Salmonella spp. are identified as Gram-negative, rod shaped, highly motile organisms (with the exception of S. Gallinarum and S. Pullorum which are non-motile). Biochemically, Salmonellae are catalase-positive, oxidase-negative, non-lactose fermenting, indole -negative, urea- negative, methyl red and Simmons citrate - positive and H2S producing (Russell and Gould, 2003). Salmonella has a complex life cycle in the infected host, and multiple virulence genes which enable pathogenic Salmonella to invade the host’s intestinal epithelium and macrophages have been identified (Marcus et al., 2000). An important step in the pathogenesis of Salmonella infection is the bacterial interaction with the reticuloendothelial system of the host, which promotes inflammation (Chopra et al., 1999; Francis et al., 1993; Galán, 1996).
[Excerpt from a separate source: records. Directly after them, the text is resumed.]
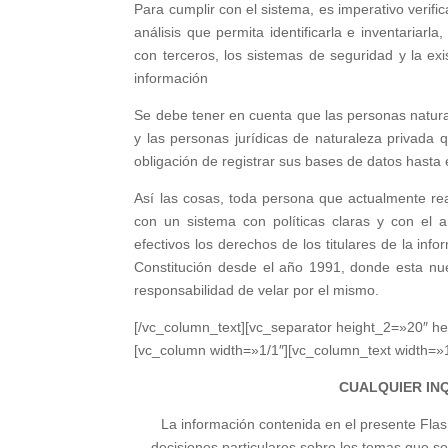
Para cumplir con el sistema, es imperativo verific
análisis que permita identificarla e inventariarl
con terceros, los sistemas de seguridad y la exis
información
Se debe tener en cuenta que las personas natura
y las personas jurídicas de naturaleza privada
obligación de registrar sus bases de datos hasta 
Así las cosas, toda persona que actualmente rea
con un sistema con políticas claras y con el 
efectivos los derechos de los titulares de la inf
Constitución desde el año 1991, donde esta nuev
responsabilidad de velar por el mismo.
[/vc_column_text][vc_separator height_2=»20″ h
[vc_column width=»1/1″][vc_column_text width=»1/1
CUALQUIER IN
La información contenida en el presente Flash
decisiones particulares sobre los temas que se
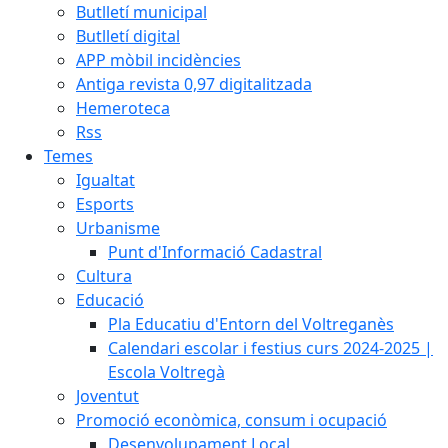
Butlletí municipal
Butlletí digital
APP mòbil incidències
Antiga revista 0,97 digitalitzada
Hemeroteca
Rss
Temes
Igualtat
Esports
Urbanisme
Punt d'Informació Cadastral
Cultura
Educació
Pla Educatiu d'Entorn del Voltreganès
Calendari escolar i festius curs 2024-2025 |
Escola Voltregà
Joventut
Promoció econòmica, consum i ocupació
Desenvolupament Local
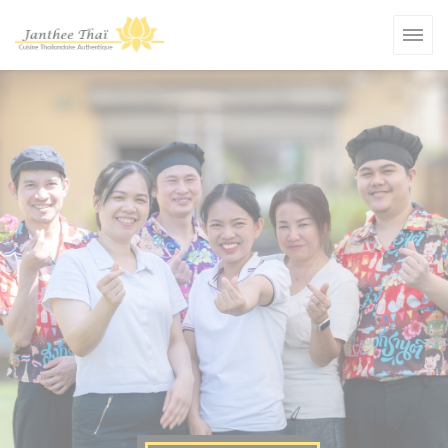
Personalizzazione delle tue scelte sui cookie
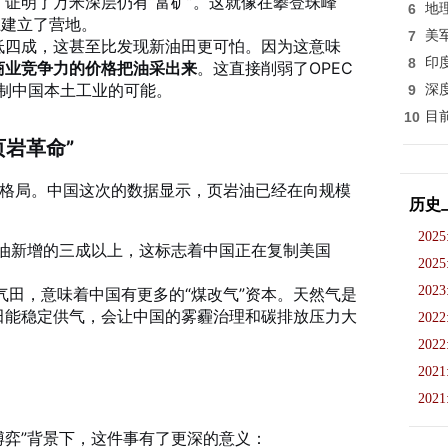
证明了万米深层仍有“富矿”。这就像在攀登珠峰
6
地
上建立了营地。
7
美
低四成，这甚至比发现新油田更可怕。因为这意味
8
印
商业竞争力的价格把油采出来
。这直接削弱了OPEC
压制中国本土工业的可能。
9
深
10
目
页岩革命”
源格局。中国这次的数据显示，页岩油已经在向规模
历史
2025
石油新增的三成以上，这标志着中国正在复制美国
2025
2023
气田，意味着中国有更多的“煤改气”资本。天然气是
田能稳定供气，会让中国的雾霾治理和碳排放压力大
2022
2022
2021
2021
博弈”背景下，这件事有了更深的意义：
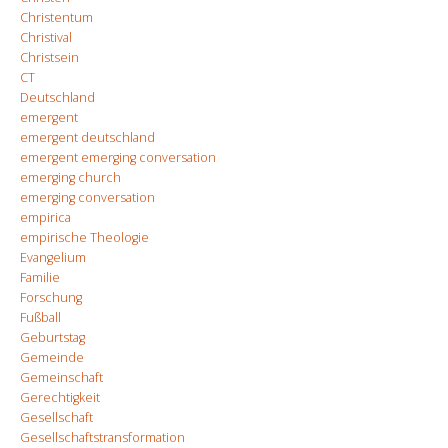
Christentum
Christival
Christsein
CT
Deutschland
emergent
emergent deutschland
emergent emerging conversation
emerging church
emerging conversation
empirica
empirische Theologie
Evangelium
Familie
Forschung
Fußball
Geburtstag
Gemeinde
Gemeinschaft
Gerechtigkeit
Gesellschaft
Gesellschaftstransformation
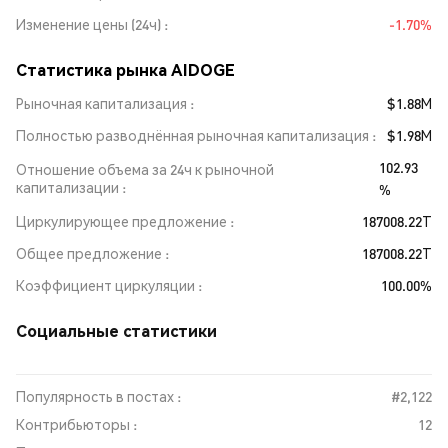
Изменение цены (24ч)
-1.70%
Статистика рынка AIDOGE
Рыночная капитализация
$1.88M
Полностью разводнённая рыночная капитализация
$1.98M
102.93
Отношение объема за 24ч к рыночной
капитализации
%
Циркулирующее предложение
187008.22T
Общее предложение
187008.22T
Коэффициент циркуляции
100.00%
Социальные статистики
Популярность в постах :
#2,122
Контрибьюторы :
12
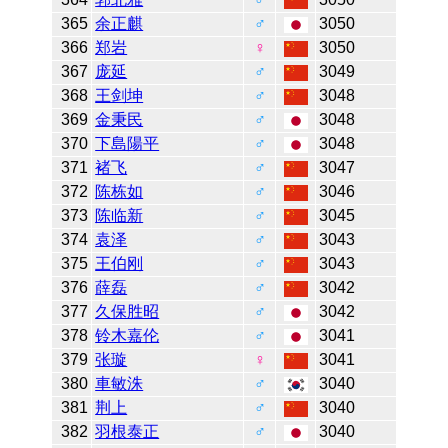
365
余正麒
♂
3050
366
郑岩
♀
3050
367
庞延
♂
3049
368
王剑坤
♂
3048
369
金秉民
♂
3048
370
下島陽平
♂
3048
371
褚飞
♂
3047
372
陈栋如
♂
3046
373
陈临新
♂
3045
374
袁泽
♂
3043
375
王伯刚
♂
3043
376
薛磊
♂
3042
377
久保胜昭
♂
3042
378
铃木嘉伦
♂
3041
379
张璇
♀
3041
380
車敏洙
♂
3040
381
荆上
♂
3040
382
羽根泰正
♂
3040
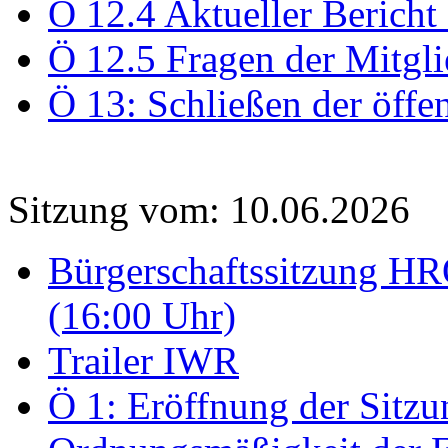
Ö 12.4 Aktueller Bericht
Ö 12.5 Fragen der Mitgli
Ö 13: Schließen der öffe
Sitzung vom: 10.06.2026
Bürgerschaftssitzung HRO
(16:00 Uhr)
Trailer IWR
Ö 1: Eröffnung der Sitzun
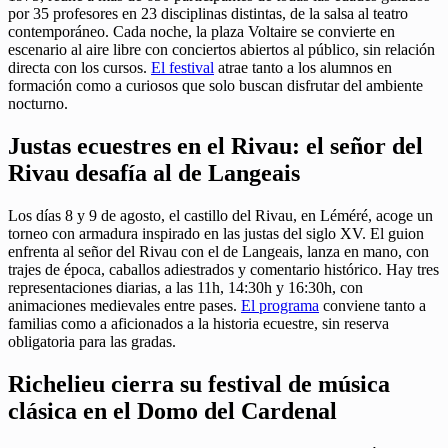
por 35 profesores en 23 disciplinas distintas, de la salsa al teatro
contemporáneo. Cada noche, la plaza Voltaire se convierte en
escenario al aire libre con conciertos abiertos al público, sin relación
directa con los cursos.
El festival
atrae tanto a los alumnos en
formación como a curiosos que solo buscan disfrutar del ambiente
nocturno.
Justas ecuestres en el Rivau: el señor del
Rivau desafía al de Langeais
Los días 8 y 9 de agosto, el castillo del Rivau, en Léméré, acoge un
torneo con armadura inspirado en las justas del siglo XV. El guion
enfrenta al señor del Rivau con el de Langeais, lanza en mano, con
trajes de época, caballos adiestrados y comentario histórico. Hay tres
representaciones diarias, a las 11h, 14:30h y 16:30h, con
animaciones medievales entre pases.
El programa
conviene tanto a
familias como a aficionados a la historia ecuestre, sin reserva
obligatoria para las gradas.
Richelieu cierra su festival de música
clásica en el Domo del Cardenal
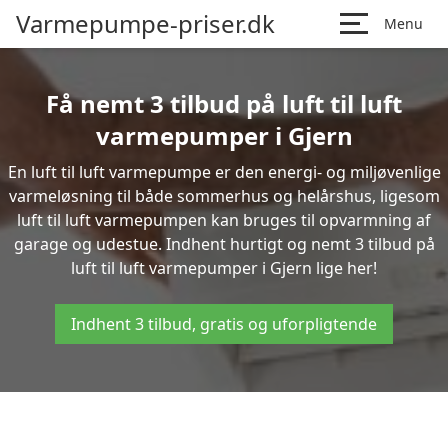
Varmepumpe-priser.dk
Menu
Få nemt 3 tilbud på luft til luft
varmepumper i Gjern
En luft til luft varmepumpe er den energi- og miljøvenlige
varmeløsning til både sommerhus og helårshus, ligesom
luft til luft varmepumpen kan bruges til opvarmning af
garage og udestue. Indhent hurtigt og nemt 3 tilbud på
luft til luft varmepumper i Gjern lige her!
Indhent 3 tilbud, gratis og uforpligtende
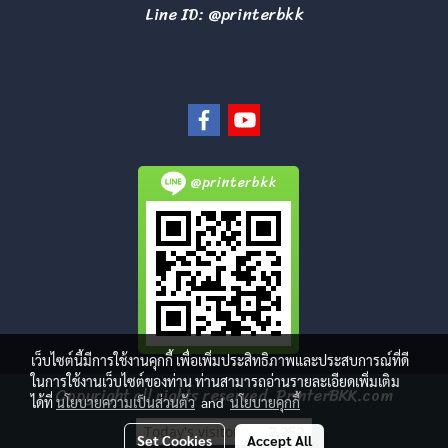
Line ID: @printerbkk
@printerbkk
เว็บไซต์นี้มีการใช้งานคุกกี้ เพื่อเพิ่มประสิทธิภาพและประสบการณ์ที่ดี
ในการใช้งานเว็บไซต์ของท่าน ท่านสามารถอ่านรายละเอียดเพิ่มเติม
Copyright all rights reserved. PrinterBKK.com
ได้ที่
นโยบายความเป็นส่วนตัว
and
นโยบายคุกกี้
Today's visitor
2,252
Set Cookies
Accept All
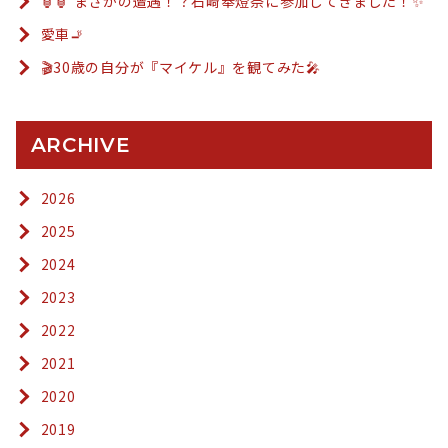
🏮🏮 まさかの遭遇！？石崎奉燈祭に参加してきました！✨
愛車🚬
🎬30歳の自分が『マイケル』を観てみた🎤
ARCHIVE
2026
2025
2024
2023
2022
2021
2020
2019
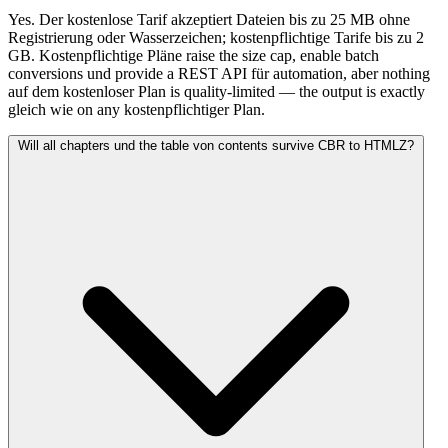
Yes. Der kostenlose Tarif akzeptiert Dateien bis zu 25 MB ohne
Registrierung oder Wasserzeichen; kostenpflichtige Tarife bis zu 2
GB. Kostenpflichtige Pläne raise the size cap, enable batch
conversions und provide a REST API für automation, aber nothing
auf dem kostenloser Plan is quality-limited — the output is exactly
gleich wie on any kostenpflichtiger Plan.
Will all chapters und the table von contents survive CBR to HTMLZ?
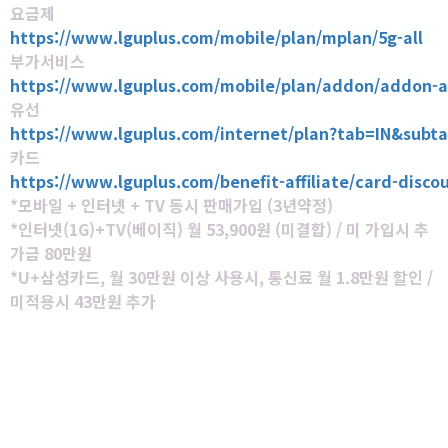
요금제
https://www.lguplus.com/mobile/plan/mplan/5g-all
부가서비스
https://www.lguplus.com/mobile/plan/addon/addon-a
유선
https://www.lguplus.com/internet/plan?tab=IN&subta
카드
https://www.lguplus.com/benefit-affiliate/card-disco
*모바일 + 인터넷 + TV 동시 판매가입 (3년약정)
*인터넷(1G)+TV(베이직) 월 53,900원 (미결합) / 미 가입시 추
가금 80만원
*U+삼성카드, 월 30만원 이상 사용시, 통신료 월 1.8만원 할인 /
미적용시 43만원 추가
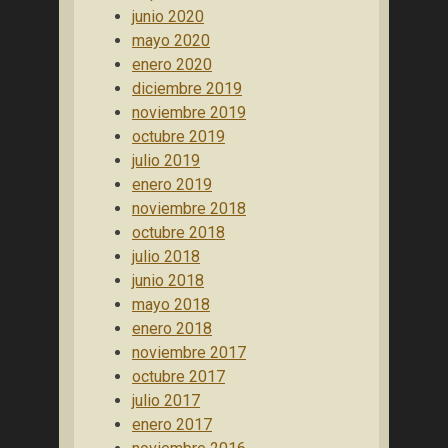
junio 2020
mayo 2020
enero 2020
diciembre 2019
noviembre 2019
octubre 2019
julio 2019
enero 2019
noviembre 2018
octubre 2018
julio 2018
junio 2018
mayo 2018
enero 2018
noviembre 2017
octubre 2017
julio 2017
enero 2017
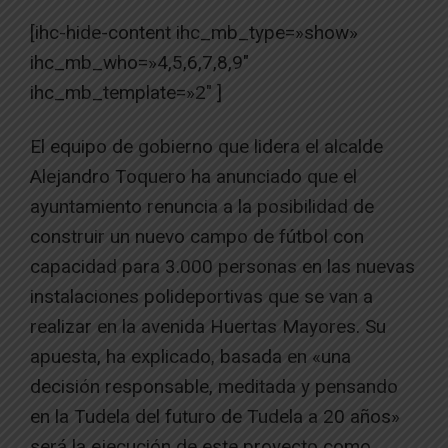
[ihc-hide-content ihc_mb_type=»show»
ihc_mb_who=»4,5,6,7,8,9″
ihc_mb_template=»2″ ]
El equipo de gobierno que lidera el alcalde
Alejandro Toquero ha anunciado que el
ayuntamiento renuncia a la posibilidad de
construir un nuevo campo de fútbol con
capacidad para 3.000 personas en las nuevas
instalaciones polideportivas que se van a
realizar en la avenida Huertas Mayores. Su
apuesta, ha explicado, basada en «una
decisión responsable, meditada y pensando
en la Tudela del futuro de Tudela a 20 años»
será la ejecución de este proyecto como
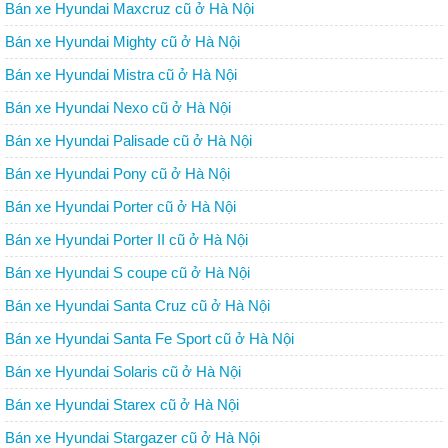
Bán xe Hyundai Maxcruz cũ ở Hà Nội
Bán xe Hyundai Mighty cũ ở Hà Nội
Bán xe Hyundai Mistra cũ ở Hà Nội
Bán xe Hyundai Nexo cũ ở Hà Nội
Bán xe Hyundai Palisade cũ ở Hà Nội
Bán xe Hyundai Pony cũ ở Hà Nội
Bán xe Hyundai Porter cũ ở Hà Nội
Bán xe Hyundai Porter II cũ ở Hà Nội
Bán xe Hyundai S coupe cũ ở Hà Nội
Bán xe Hyundai Santa Cruz cũ ở Hà Nội
Bán xe Hyundai Santa Fe Sport cũ ở Hà Nội
Bán xe Hyundai Solaris cũ ở Hà Nội
Bán xe Hyundai Starex cũ ở Hà Nội
Bán xe Hyundai Stargazer cũ ở Hà Nội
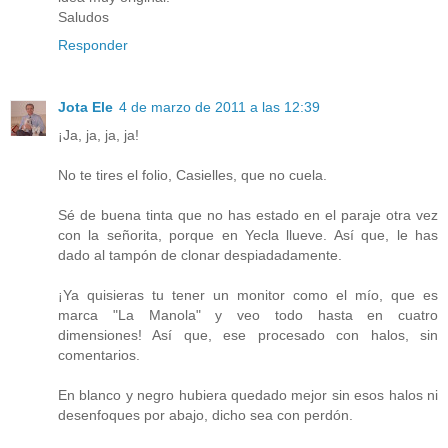
Saludos
Responder
Jota Ele
4 de marzo de 2011 a las 12:39
¡Ja, ja, ja, ja!
No te tires el folio, Casielles, que no cuela.
Sé de buena tinta que no has estado en el paraje otra vez
con la señorita, porque en Yecla llueve. Así que, le has
dado al tampón de clonar despiadadamente.
¡Ya quisieras tu tener un monitor como el mío, que es
marca "La Manola" y veo todo hasta en cuatro
dimensiones! Así que, ese procesado con halos, sin
comentarios.
En blanco y negro hubiera quedado mejor sin esos halos ni
desenfoques por abajo, dicho sea con perdón.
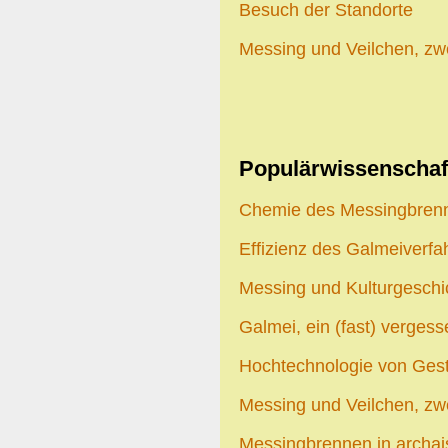
Besuch der Standorte
Messing und Veilchen, zw
Populärwissenschaft
Chemie des Messingbren
Effizienz des Galmeiverfa
Messing und Kulturgeschi
Galmei, ein (fast) verges
Hochtechnologie von Ges
Messing und Veilchen, zw
Messingbrennen in archai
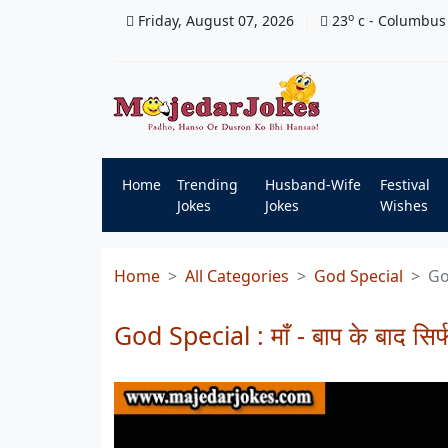
o
Friday, August 07, 2026
23
c
- Columbus
Home
Trending
Husband-Wife
Festival
Jokes
Jokes
Wishes
Home
All Categories
God Special
God
God Special : माँ - बाप के बाद सिर्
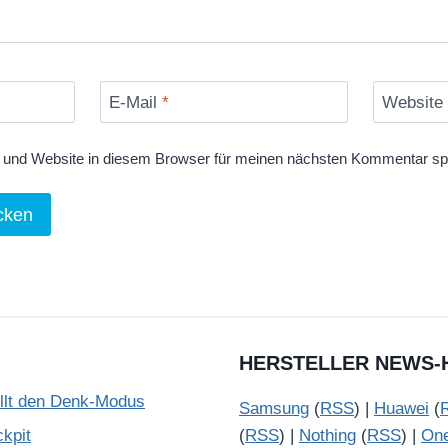
E-Mail
*
Website
und Website in diesem Browser für meinen nächsten Kommentar sp
HERSTELLER NEWS-
illt den Denk-Modus
Samsung
(
RSS
) |
Huawei
(
kpit
(
RSS
) |
Nothing
(
RSS
) |
On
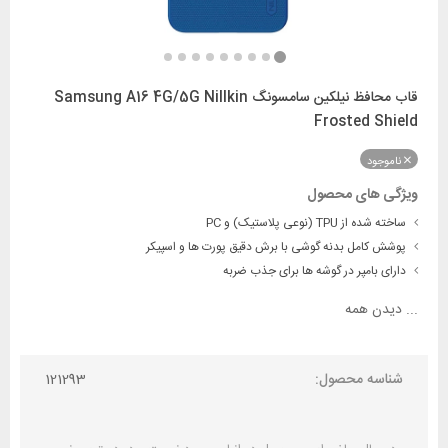
قاب محافظ نیلکین سامسونگ Samsung A16 4G/5G Nillkin
Frosted Shield
ناموجود
ویژگی های محصول
ساخته شده از TPU (نوعی پلاستیک) و PC
پوشش کامل بدنه گوشی با برش دقیق پورت ها و اسپیکر
دارای بامپر در گوشه ها برای جذب ضربه
...
دیدن همه
شناسه محصول:
121293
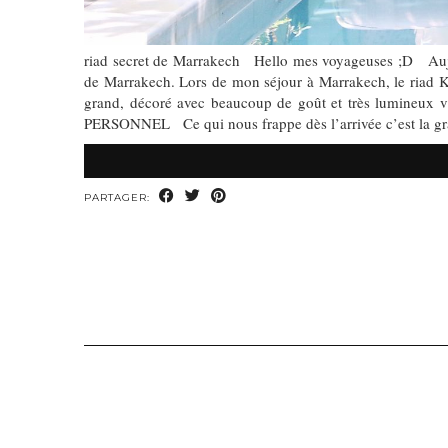
riad secret de Marrakech Hello mes voyageuses ;D Aujou
de Marrakech. Lors de mon séjour à Marrakech, le riad Kit
grand, décoré avec beaucoup de goût et très lumineux 
PERSONNEL Ce qui nous frappe dès l’arrivée c’est la gran
PARTAGER:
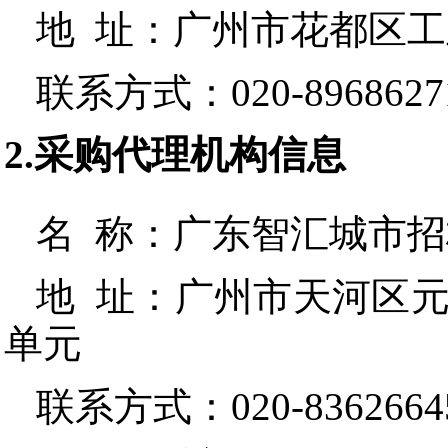
地 址：
广州市花都区工
联系方式：
020-8968627
2.采购代理机构信息
名 称：
广东智汇城市招
地 址：
广州市天河区元岗
单元
联系方式：
020-8362664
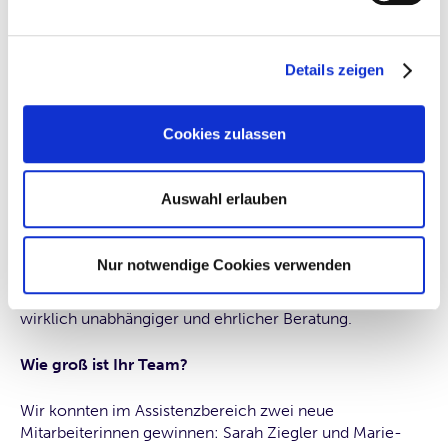
Unsere neue Strategie „Verantwortung“ kommt gut an
und gibt Anlegern endlich die Möglichkeit, nachhaltig
Details zeigen
Geld anzulegen und dabei ein optimales Rendite- und
Risikoprofil zu haben. Aktuell haben wir etwa zwölf
Millionen Euro in der Strategie „Verantwortung“ für
Cookies zulassen
unsere Kunden angelegt.
Mit welchen Bedürfnissen kommen die Menschen zur
Auswahl erlauben
Quirin Privatbank?
Die Hauptthemen unserer Kunden sind Minuszinsen und
Nur notwendige Cookies verwenden
der Umgang damit, Unsicherheit in Politik und
Wirtschaft, Zukunftssorgen sowie der Wunsch nach
wirklich unabhängiger und ehrlicher Beratung.
Wie groß ist Ihr Team?
Wir konnten im Assistenzbereich zwei neue
Mitarbeiterinnen gewinnen: Sarah Ziegler und Marie-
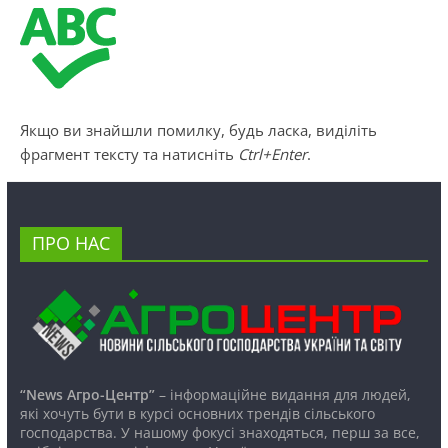
Якщо ви знайшли помилку, будь ласка, виділіть
фрагмент тексту та натисніть
Ctrl+Enter
.
ПРО НАС
“News Агро-Центр”
– інформаційне видання для людей,
які хочуть бути в курсі основних трендів сільського
господарства. У нашому фокусі знаходяться, перш за все,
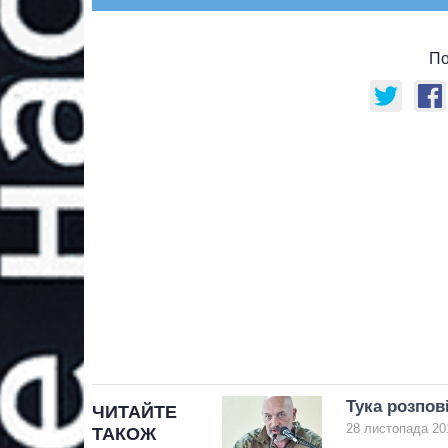
По
Тука розпов
ЧИТАЙТЕ
28 листопада 20
ТАКОЖ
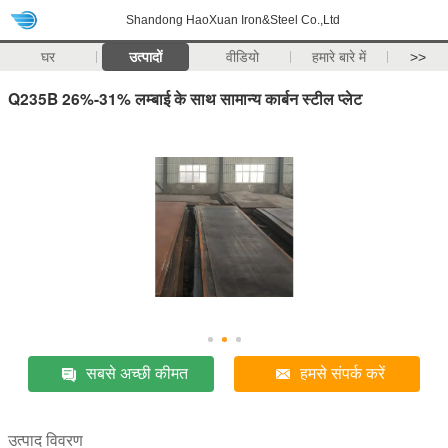
Shandong HaoXuan Iron&Steel Co.,Ltd
घर
उत्पादों
वीडियो
हमारे बारे में
>>
Q235B 26%-31% लम्बाई के साथ सामान्य कार्बन स्टील प्लेट
सबसे अच्छी कीमत
हमसे संपर्क करें
उत्पाद विवरण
Further, the capability of some Salmonella spp. tosurvive and replicate inside macrophages promotes apoptosis, and this allows evasion from the host’s immune response (Aranda et al., 1992; Chopra et al., 1999; Rathman et al., 1996). Salmonella virulence genes are often clustered in pathogenicity islands, which are usually absent in non-pathogenic strains (Blanc-Potard et al., 1999). According to Marcus et al., (2000), these pathogenicity islands are classified into five subgroups labelled as SPI- 1 through SPI-5, from which virulence genes SPI-1 and SPI-2 have higher virulence.